SDE stands for stochastic differential equation, which is a type of equation used to model the evolution of a random process over time. Geometric brownian motion is a specific type of stochastic process that follows a log-normal distribution, and it is commonly used to model stock prices. SDEs are often used to describe the dynamics of geometric brownian motion.
Geometric brownian motion is commonly used to model stock prices because it has several desirable properties. It exhibits continuous paths, is Markovian (meaning that future movements do not depend on past movements), and allows for easy calculation of probabilities and expected values. These properties make it a useful tool for analyzing financial data and making predictions about future stock prices.
The solution to a geometric brownian motion SDE is a random variable that follows a log-normal distribution.

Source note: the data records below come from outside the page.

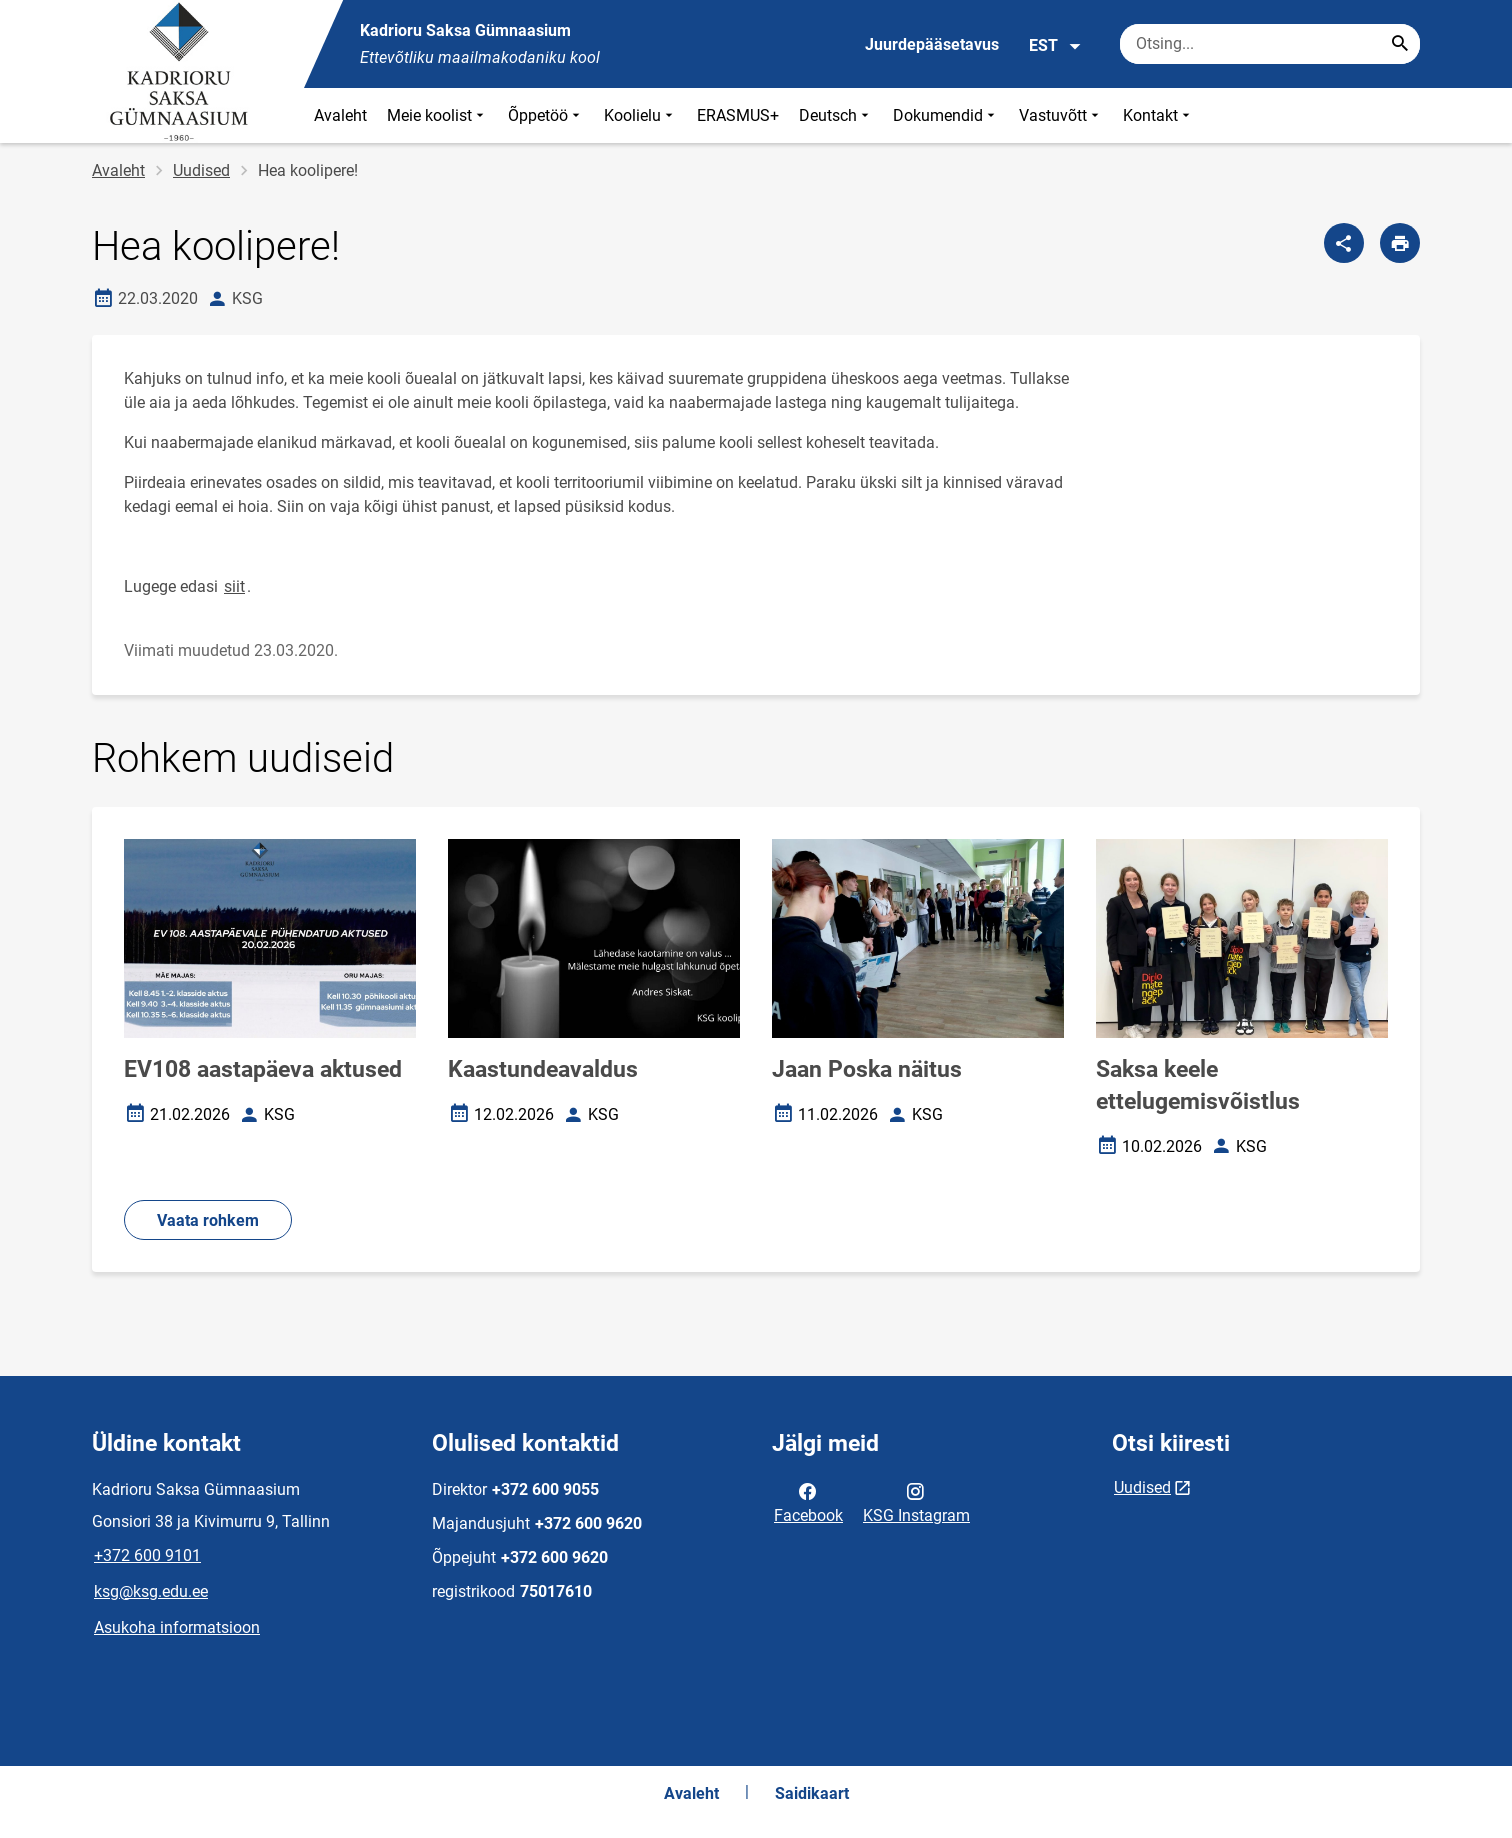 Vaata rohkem (208, 1220)
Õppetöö (546, 115)
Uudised (201, 170)
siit (234, 586)
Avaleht (340, 115)
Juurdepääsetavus (932, 44)
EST (1055, 46)
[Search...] (1400, 44)
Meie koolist (437, 115)
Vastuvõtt (1061, 115)
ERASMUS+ (738, 115)
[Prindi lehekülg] (1400, 243)
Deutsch (836, 115)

To solve for this solution, you can use the Itô calculus, which is a mathematical tool used to solve SDEs. Alternatively, you can use the Euler-Maruyama method, which is a numerical method for approximating the solution of an SDE.
Volatility is a measure of the amount of uncertainty or risk associated with a particular stock or financial asset. In geometric brownian motion, volatility is a key parameter that determines the rate of change of the stock price. Higher volatility means that the stock price is more likely to experience large movements, while lower volatility means that the stock price is more likely to remain stable.
Geometric brownian motion is a key component in the Black-Scholes model, which is a mathematical formula used to price options. In this model, the stock price is assumed to follow geometric brownian motion, and this allows for the calculation of the fair value of an option based on the stock price, strike price, time to expiration, and other factors. Geometric brownian motion is also used in other option pricing models, such as the Cox-Ross-Rubinstein model.